Eli this doesn’t make sense—the fact that digital logic switches are higher precision and more powerful and thus require more minimal energy makes the brain/mind more impressive, not less.
The energy efficiency per op in the brain is rather poor in one sense—perhaps 10^5 larger than the minimum imposed by physics for a low SNR analog op, but essentially all of this cost is wire energy.
The miraculous thing is how much intelligence the brain/mind achieves for such a tiny amount of computation in terms of low level equivalent bit ops/second. It suggests that brain-like ANNs will absolutely dominate the long term future of AI.
Nuh-uh :-p. The issue is that the brain’s calculations are probabilistic. When doing probabilistic calculations, you can either use very, very precise representations of computable real numbers to represent the probabilities, or you can use various lower-precision but natively stochastic representations, whose distribution over computation outcomes is the distribution being inferred.
Hence why the brain is, on the one hand, very impressive for extracting inferential power from energy and mass, but on the other hand, “not that amazing” in the sense that it, too, begins to add up to normality once you learn a little about how it works.
Of course—and using say a flop to implement a low precision synaptic op is inefficient by six orders of magnitude or so—but this just strengthens my point. Neuromorphic brain-like AGI thus has huge potential performance improvement to look forward to, even without Moore’s Law.

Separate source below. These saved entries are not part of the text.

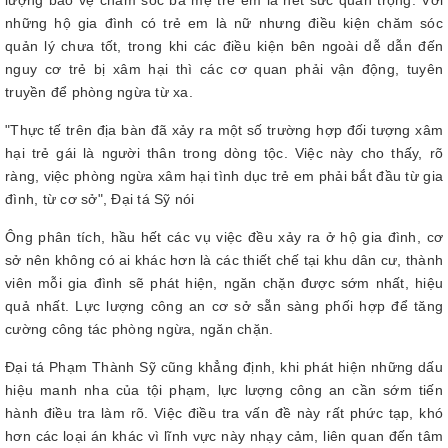
những hộ gia đình có trẻ em là nữ nhưng điều kiện chăm sóc
quản lý chưa tốt, trong khi các điều kiện bên ngoài dễ dẫn đến
nguy cơ trẻ bị xâm hại thì các cơ quan phải vận động, tuyên
truyền để phòng ngừa từ xa.
"Thực tế trên địa bàn đã xảy ra một số trường hợp đối tượng xâm
hại trẻ gái là người thân trong dòng tộc. Việc này cho thấy, rõ
ràng, việc phòng ngừa xâm hại tình dục trẻ em phải bắt đầu từ gia
đình, từ cơ sở", Đại tá Sỹ nói
Ông phân tích, hầu hết các vụ việc đều xảy ra ở hộ gia đình, cơ
sở nên không có ai khác hơn là các thiết chế tại khu dân cư, thành
viên mỗi gia đình sẽ phát hiện, ngăn chặn được sớm nhất, hiệu
quả nhất. Lực lượng công an cơ sở sẵn sàng phối hợp để tăng
cường công tác phòng ngừa, ngăn chặn.
Đại tá Phạm Thành Sỹ cũng khẳng định, khi phát hiện những dấu
hiệu manh nha của tội phạm, lực lượng công an cần sớm tiến
hành điều tra làm rõ. Việc điều tra vấn đề này rất phức tạp, khó
hơn các loại án khác vì lĩnh vực này nhạy cảm, liên quan đến tâm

Yes, if you could but dissolve your concept of “brain-like”/”neuromorphic” into actual principles about what calculations different neural nets embody.
I don’t think that “switches” per second is a relevant metric here. The computation performed by a single neuron in a single firing cycle is much more complex than the computation performed by a logic gate in a single switching cycle.
The amount of computational power required to simulate a human brain in real time is estimated in the petaflops range. Only the largest supercomputer operate in that range, certainly not common GPUs.
You misunderstood me—the biological switch events I was referring to are synaptic ops, and they are comparable to transistor/gate switch ops in terms of minimum fundemental energy cost in Landauer analysis.
That is a tad too high, the more accurate figure is 10^14 ops/second (10^14 synapses * avg 1 hz spike rate). The minimal computation required to simulate a single GPU in real time is 10,000 times higher.
I’ve seen various people give estimates in the order of 10^16 flops by considering the maximum firing rate of a typical neuron (~10^2 Hz) rather than the average firing rate, as you do.
On one hand, a neuron must do some computation whether it fires or not, and a “naive” simulation would necessarily use a cycle frequency of the order of 10^2 Hz or more, on the other hand, if the result of a computation is almost always “do not fire”, then as a random variable the result has little information entropy and this may perhaps be exploited to optimize the computation. I don’t have a strong intuition about this.
On a traditional CPU perhaps, on another GPU I don’t think so.